VisualBERT: A Simple and Performant Baseline for Vision and Language
This repository contains code for the paper VisualBERT: A Simple and Performant Baseline for Vision and Language (arxiv).
The repository is still under development. Please open up issues if you have any questions or comments.
In pytorch_pretrained_bert
is a modified version of an early clone of HuggingFace's Pytorch BERT. The core part of VisualBERT is implemented mainly by modifying modeling.py
. Two wrapper models are implemented in models/model.py
, and code for loading different datasets are in dataloaders
, where AllenNLP's Field
and Instance
are extensively used for wrapping data.
I borrowed and modified code from several repositeries, including but not limited to: R2C, Pythia, HugginFace BERT, BAN, Bottom-up and Top-down Attention, AllenNLP. I would like to expresse my gratitdue for authors of these repositeries.
Dependencies
Basic
Dependencies of this repository are similar to those of R2C. If you don't need to extract image features yourself or run on VCR, below are basic dependencies needed (assuming you are using a fresh conda environment):
conda install numpy pyyaml setuptools cmake cffi tqdm pyyaml scipy ipython mkl mkl-include cython typing h5py pandas nltk spacy numpydoc scikit-learn jpeg
#Please check your cuda version using `nvcc --version` and make sure the cuda version matches the cudatoolkit version.
conda install pytorch torchvision cudatoolkit=XXX -c pytorch
# Below is the way to install allennlp recommended in R2C. But in my experience, directly installing allennlp seems also okay.
pip install -r allennlp-requirements.txt
pip install --no-deps allennlp==0.8.0
python -m spacy download en_core_web_sm
pip install attrdict
pip install pycocotools
pip install commentjson
Extracting image features
Only install if you want to run on VCR or extract image features on your own.

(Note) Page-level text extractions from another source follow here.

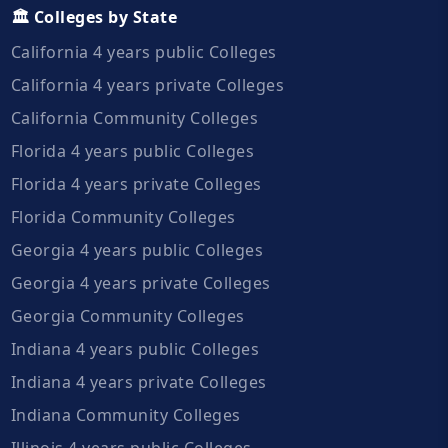
🏛️ Colleges by State
California 4 years public Colleges
California 4 years private Colleges
California Community Colleges
Florida 4 years public Colleges
Florida 4 years private Colleges
Florida Community Colleges
Georgia 4 years public Colleges
Georgia 4 years private Colleges
Georgia Community Colleges
Indiana 4 years public Colleges
Indiana 4 years private Colleges
Indiana Community Colleges
Illinois 4 years public Colleges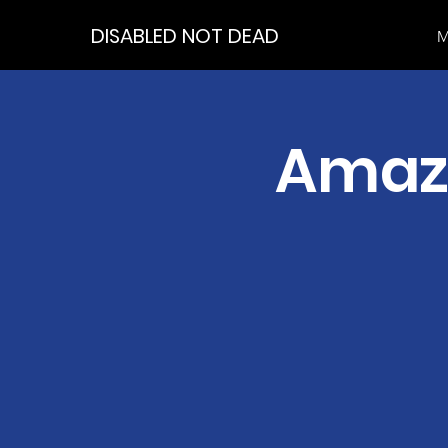
DISABLED NOT DEAD
M
Amazi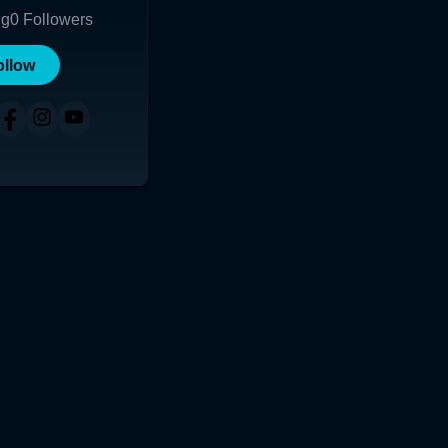
ng
0
Followers
ollow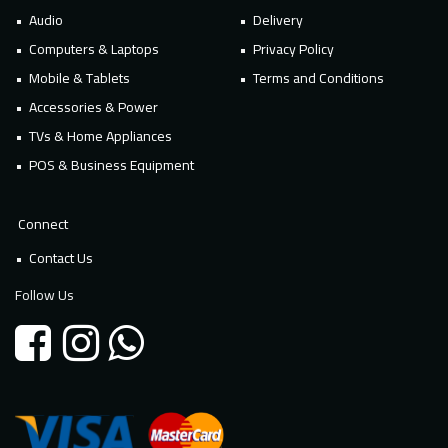
Audio
Delivery
Computers & Laptops
Privacy Policy
Mobile & Tablets
Terms and Conditions
Accessories & Power
TVs & Home Appliances
POS & Business Equipment
Connect
Contact Us
Follow Us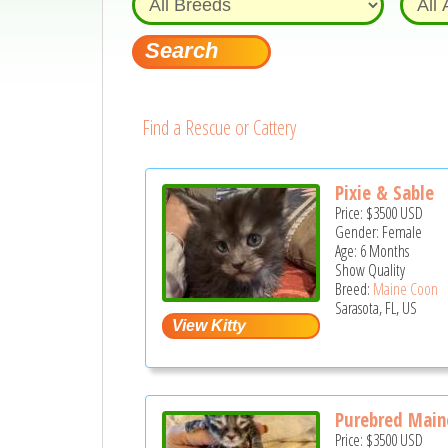
Find a Rescue or Cattery
Pixie & Sable
Price:
$3500
USD
Gender: Female
Age: 6 Months
Show Quality
Breed:
Maine Coon
Sarasota, FL, US
Purebred Maine
Price:
$3500
USD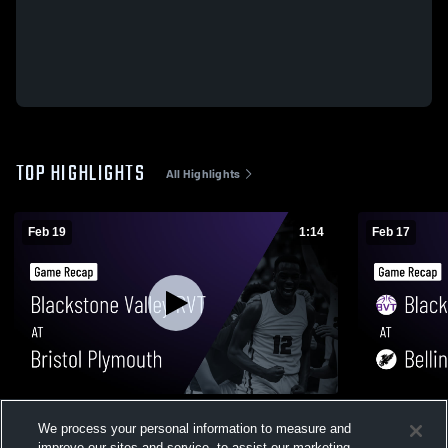
TOP HIGHLIGHTS
All Highlights
Feb 19
1:14
Feb 17
Blackstone Valley RVT at Bristol Plymouth
Blackstone Valley 
We process your personal information to measure and
• Game Recap • Feb 19, 2026
Game Recap
improve our sites and service, to assist our marketing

- A special version of pytorch vision that has ROIAlign layer:
pip install git+git://github.com/pytorch/vision.git@24577864e92b72f7066e1ed16e978e873e19d13d
Troubleshooting
Below are some problems I have had when installing these dependencies:
- pyyaml version.
Detectron might break when the pyyaml version is too high (not sure if this has been fixed now).
Solution: install a lower version pip install pyyaml==3.12
. (facebookresearch/Detectron#840, pypa/pip#5247)

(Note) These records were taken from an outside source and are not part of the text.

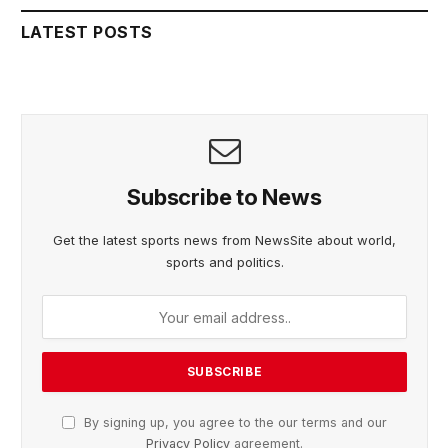
LATEST POSTS
Subscribe to News
Get the latest sports news from NewsSite about world,
sports and politics.
By signing up, you agree to the our terms and our
Privacy Policy
agreement.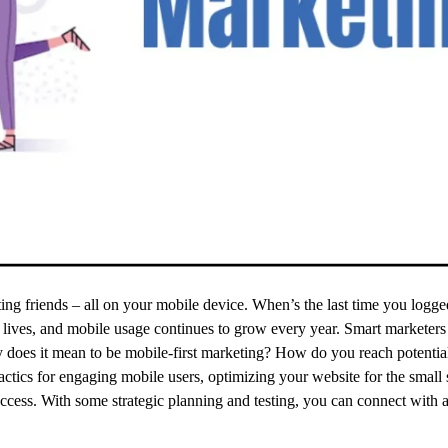
ting friends – all on your mobile device. When’s the last time you logge
 lives, and mobile usage continues to grow every year. Smart marketers
ly does it mean to be mobile-first marketing? How do you reach potenti
tactics for engaging mobile users, optimizing your website for the small 
cess. With some strategic planning and testing, you can connect with a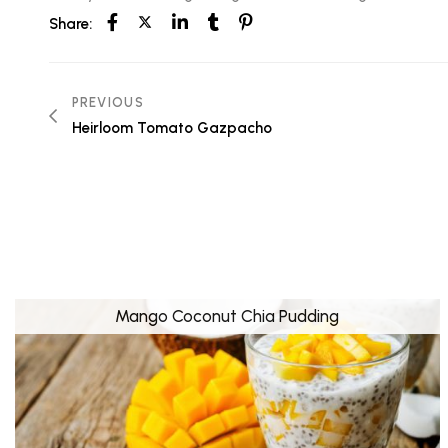
Share:
PREVIOUS
Heirloom Tomato Gazpacho
Mango Coconut Chia Pudding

- Error when importing torchvision or ROIAlign layer.
Most likely version mismatch between cudatoolkit and cuda verison. Please specify the correct cudatoolkit verison in conda install pytorch torchvision cudatoolkit=XXX -c pytorch
.
- Segmentation fault when runing ResNet50 detector in VCR.
Most likely GCC version is too low. Need GCC version >= 5.0.
conda install -c psi4 gcc-5
seems to solve the problem. (https://github.com/facebookresearch/maskrcnn-benchmark/blob/master/TROUBLESHOOTING.md)
Running the code
Assume that the folder XX is the parent directory of the code directory.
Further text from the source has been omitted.